At five percent health, the walls gave out.
Both sides collapsed simultaneously, a dull crash of falling mud and splintering wood, and the Elder lurched forward, free.
Its eyes found Lily immediately.
"Lily, back the way we came in! All the way out!" Don’s voice carried the full weight of urgency without quite breaking into a shout.
Lily didn’t hesitate. She turned and ran, and she was fast, genuinely fast in the way dark elves always were, long legs eating up the ground in clean, fluid strides.
Don and Diana fell in behind the Elder, firing as they chased it, which meant three parties were now running in the same direction through the dungeon at different speeds for very different reasons. Don was aware of how it must have looked and decided he didn’t care.
Lily reached the teleportation array at the entrance, her fingers touching the surface in one smooth motion. Silver light pooled beneath her feet.
Don and Diana split without a word, peeling off in opposite directions as soon as Lily was clear. The Elder slowed, confused, its targeting logic cycling between them.
Don felt the gap between himself and the boss and was acutely aware that humans were not built for this. In Realms Online, the human race sat comfortably in the middle of the speed rankings, which was a polite way of saying they were slow compared to everyone interesting. Dark elves were in a different category entirely. He could feel the Elder behind him in a way that had nothing to do with game mechanics.
Its aggro locked onto him.
He keyed the team chat without slowing down. "Lily, come back in."
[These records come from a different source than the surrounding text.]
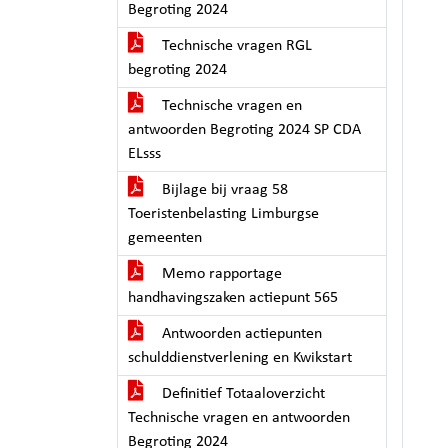
Begroting 2024
Technische vragen RGL
begroting 2024
Technische vragen en
antwoorden Begroting 2024 SP CDA
ELsss
Bijlage bij vraag 58
Toeristenbelasting Limburgse
gemeenten
Memo rapportage
handhavingszaken actiepunt 565
Antwoorden actiepunten
schulddienstverlening en Kwikstart
Definitief Totaaloverzicht
Technische vragen en antwoorden
Begroting 2024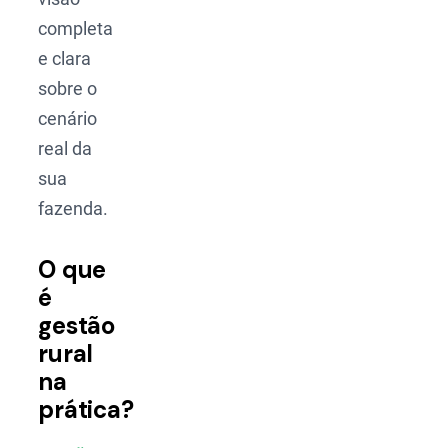
completa
e clara
sobre o
cenário
real da
sua
fazenda.
O que
é
gestão
rural
na
prática?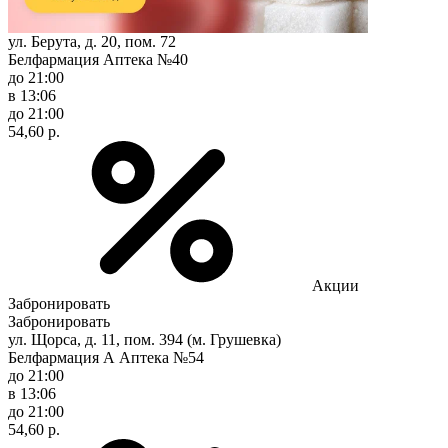
ул. Берута, д. 20, пом. 72
Белфармация Аптека №40
до 21:00
в 13:06
до 21:00
54,60 р.
Акции
Забронировать
Забронировать
ул. Щорса, д. 11, пом. 394 (м. Грушевка)
Белфармация А Аптека №54
до 21:00
в 13:06
до 21:00
54,60 р.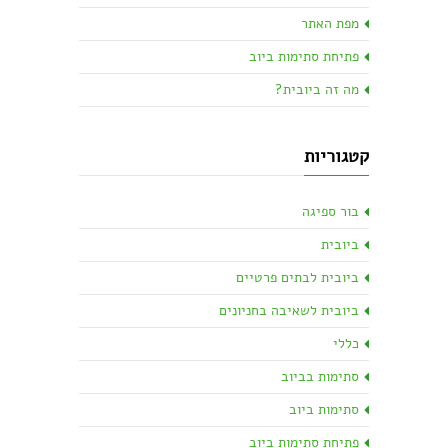
מפת האתר
פתיחת סתימות ביוב
מה זה ביובית?
קטגוריות
בור ספיגה
ביובית
ביובית לבתים פרטיים
ביובית לשאיבה בחניונים
כללי
סתימות בביוב
סתימות ביוב
פתיחת סתימות ביוב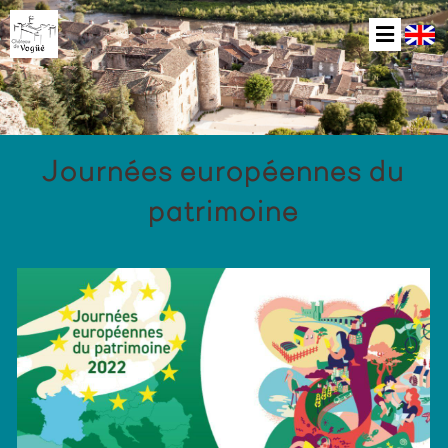
Journées européennes du
patrimoine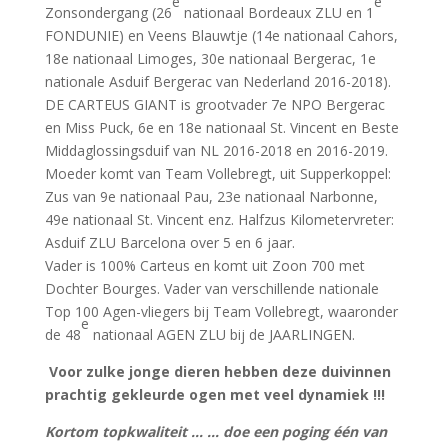
e
e
Zonsondergang (26
nationaal Bordeaux ZLU en 1
FONDUNIE) en Veens Blauwtje (14e nationaal Cahors,
18e nationaal Limoges, 30e nationaal Bergerac, 1e
nationale Asduif Bergerac van Nederland 2016-2018).
DE CARTEUS GIANT is grootvader 7e NPO Bergerac
en Miss Puck, 6e en 18e nationaal St. Vincent en Beste
Middaglossingsduif van NL 2016-2018 en 2016-2019.
Moeder komt van Team Vollebregt, uit Supperkoppel:
Zus van 9e nationaal Pau, 23e nationaal Narbonne,
49e nationaal St. Vincent enz. Halfzus Kilometervreter:
Asduif ZLU Barcelona over 5 en 6 jaar.
Vader is 100% Carteus en komt uit Zoon 700 met
Dochter Bourges. Vader van verschillende nationale
Top 100 Agen-vliegers bij Team Vollebregt, waaronder
e
de 48
nationaal AGEN ZLU bij de JAARLINGEN.
Voor zulke jonge dieren hebben deze duivinnen
prachtig gekleurde ogen met veel dynamiek !!!
Kortom topkwaliteit … … doe een poging één van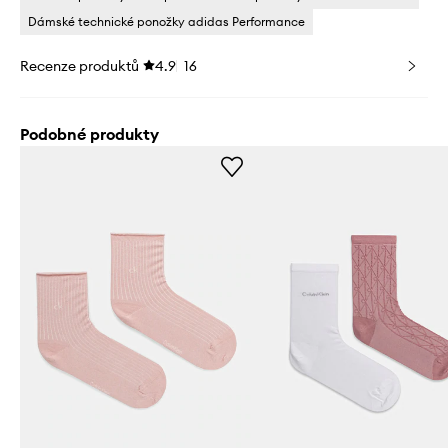
Dámské technické ponožky adidas Performance
Recenze produktů
4.9
16
Podobné produkty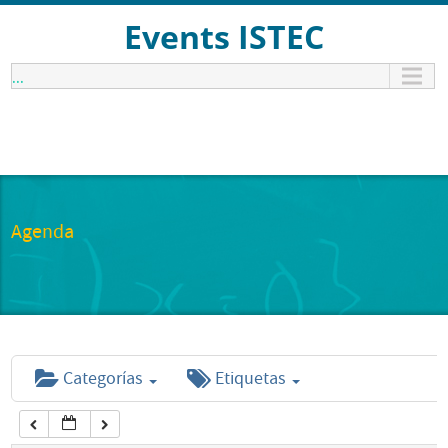
12:00 am
Events ISTEC
...
1:00 am
2:00 am
3:00 am
Agenda
4:00 am
5:00 am
Categorías
Etiquetas
6:00 am
7:00 am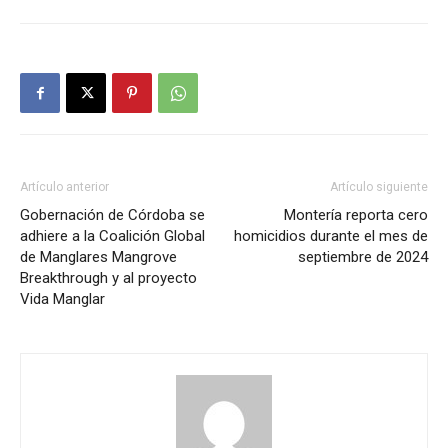
Artículo anterior
Artículo siguiente
Gobernación de Córdoba se
Montería reporta cero
adhiere a la Coalición Global
homicidios durante el mes de
de Manglares Mangrove
septiembre de 2024
Breakthrough y al proyecto
Vida Manglar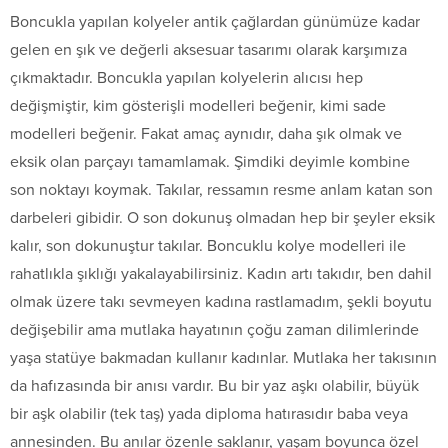
Boncukla yapılan kolyeler antik çağlardan günümüze kadar
gelen en şık ve değerli aksesuar tasarımı olarak karşımıza
çıkmaktadır. Boncukla yapılan kolyelerin alıcısı hep
değişmiştir, kim gösterişli modelleri beğenir, kimi sade
modelleri beğenir. Fakat amaç aynıdır, daha şık olmak ve
eksik olan parçayı tamamlamak. Şimdiki deyimle kombine
son noktayı koymak. Takılar, ressamın resme anlam katan son
darbeleri gibidir. O son dokunuş olmadan hep bir şeyler eksik
kalır, son dokunuştur takılar. Boncuklu kolye modelleri ile
rahatlıkla şıklığı yakalayabilirsiniz. Kadın artı takıdır, ben dahil
olmak üzere takı sevmeyen kadına rastlamadım, şekli boyutu
değişebilir ama mutlaka hayatının çoğu zaman dilimlerinde
yaşa statüye bakmadan kullanır kadınlar. Mutlaka her takısının
da hafızasında bir anısı vardır. Bu bir yaz aşkı olabilir, büyük
bir aşk olabilir (tek taş) yada diploma hatırasıdır baba veya
annesinden. Bu anılar özenle saklanır, yaşam boyunca özel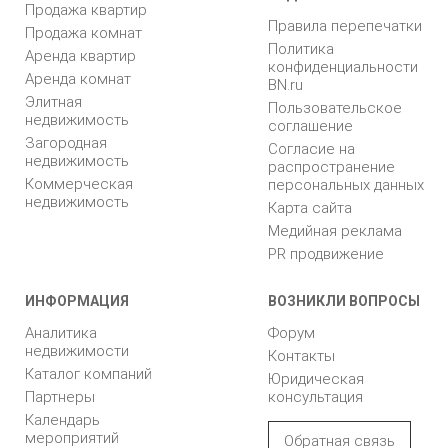
Продажа квартир
Правила перепечатки
Продажа комнат
Политика
Аренда квартир
конфиденциальности
Аренда комнат
BN.ru
Элитная
Пользовательское
недвижимость
соглашение
Загородная
Согласие на
недвижимость
распространение
Коммерческая
персональных данных
недвижимость
Карта сайта
Медийная реклама
PR продвижение
ИНФОРМАЦИЯ
ВОЗНИКЛИ ВОПРОСЫ
Аналитика
Форум
недвижимости
Контакты
Каталог компаний
Юридическая
Партнеры
консультация
Календарь
мероприятий
Обратная связь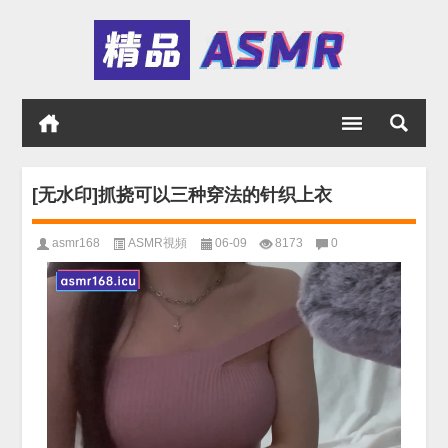
[无水印]抓挠可以三种穿法的针织上衣
asmr168
ASMR視頻
06-09
8173
0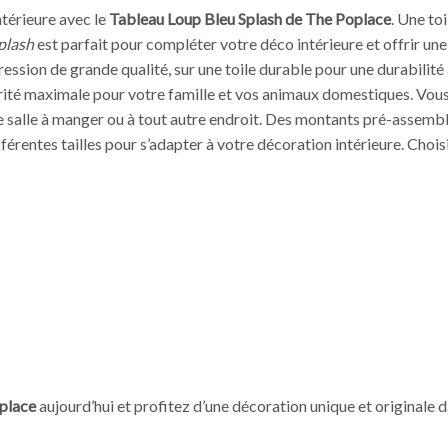
ntérieure avec le
Tableau Loup Bleu Splash de The Poplace
. Une to
plash
est parfait pour compléter votre déco intérieure et offrir une
ression de grande qualité, sur une toile durable pour une durabilit
urité maximale pour votre famille et vos animaux domestiques. Vo
salle à manger ou à tout autre endroit. Des montants pré-assemblés
fférentes tailles pour s’adapter à votre décoration intérieure. Chois
place
aujourd’hui et profitez d’une décoration unique et originale d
Her voice returned, bright and only slightly breathless. "Hehe, Don, is this really how you play with a boss?"
"It chased me first," he said, which was technically accurate. "Diana, get outside. You’re almost at a level threshold and you don’t have evasion. One bad crit and you’re done."
"I’m not leaving."
"This isn’t the time for,"
"I’m not leaving."
He tried a different approach. "You’re twenty-seven years old. You’re acting like,"
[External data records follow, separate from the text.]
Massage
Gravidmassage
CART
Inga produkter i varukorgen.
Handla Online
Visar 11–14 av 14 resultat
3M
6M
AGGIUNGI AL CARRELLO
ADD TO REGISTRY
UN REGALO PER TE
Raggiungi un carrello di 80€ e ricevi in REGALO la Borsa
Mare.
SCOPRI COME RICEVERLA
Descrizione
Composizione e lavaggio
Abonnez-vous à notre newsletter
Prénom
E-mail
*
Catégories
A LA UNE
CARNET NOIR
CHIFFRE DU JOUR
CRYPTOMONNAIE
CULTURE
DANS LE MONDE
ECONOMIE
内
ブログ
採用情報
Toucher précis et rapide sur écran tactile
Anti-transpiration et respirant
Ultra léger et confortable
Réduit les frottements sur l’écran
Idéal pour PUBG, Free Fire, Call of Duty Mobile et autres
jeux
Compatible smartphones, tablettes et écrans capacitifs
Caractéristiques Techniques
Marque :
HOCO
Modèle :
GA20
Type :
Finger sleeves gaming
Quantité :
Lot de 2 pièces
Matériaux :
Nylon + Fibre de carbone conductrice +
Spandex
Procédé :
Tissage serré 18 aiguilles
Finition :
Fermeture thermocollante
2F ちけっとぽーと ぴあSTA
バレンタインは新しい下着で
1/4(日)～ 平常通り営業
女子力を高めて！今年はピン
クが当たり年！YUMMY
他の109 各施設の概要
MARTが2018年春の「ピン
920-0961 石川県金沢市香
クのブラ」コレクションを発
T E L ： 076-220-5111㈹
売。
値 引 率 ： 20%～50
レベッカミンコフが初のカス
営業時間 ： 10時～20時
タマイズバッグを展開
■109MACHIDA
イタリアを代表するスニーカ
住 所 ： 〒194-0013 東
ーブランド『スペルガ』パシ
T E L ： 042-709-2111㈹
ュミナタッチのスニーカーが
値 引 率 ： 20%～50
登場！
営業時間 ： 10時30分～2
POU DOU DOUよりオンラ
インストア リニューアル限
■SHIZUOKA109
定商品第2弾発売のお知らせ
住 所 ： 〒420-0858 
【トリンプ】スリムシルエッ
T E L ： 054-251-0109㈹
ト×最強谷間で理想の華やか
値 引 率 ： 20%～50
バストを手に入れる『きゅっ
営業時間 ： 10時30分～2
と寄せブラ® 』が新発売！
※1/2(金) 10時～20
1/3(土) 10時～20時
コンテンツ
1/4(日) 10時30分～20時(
"You," Diana said, with remarkable composure for someone running from an ancient tree, "deserve a thorough beating."
Don gave up. There was no arguing with someone who had decided to be immovable about being immovable. He saved his breath for running.
The three of them kept the Elder cycling for another five minutes, its hatred orbiting between them in unpredictable arcs, never landing long enough to finish anyone off. They chipped away at the last sliver of its health bar one careful shot at a time. It felt almost manageable.
Then the Elder opened its mouth and roared.
It wasn’t a skill. It wasn’t an attack. It was just sound, a deep, resonant blast that rolled across the lake and through the trees and reached the ears of every single monster Don had carefully deposited on the other side of the dungeon.
They came.
All of them, at once, in a single surging wave.
Don saw it happening and had exactly no good options.
The Elder’s aggro found Diana in the same moment. She was far out, she’d been careful, she’d been running good lines, but careful and good weren’t enough when the ice came shrieking in at that angle. The critical hit registered before she could react.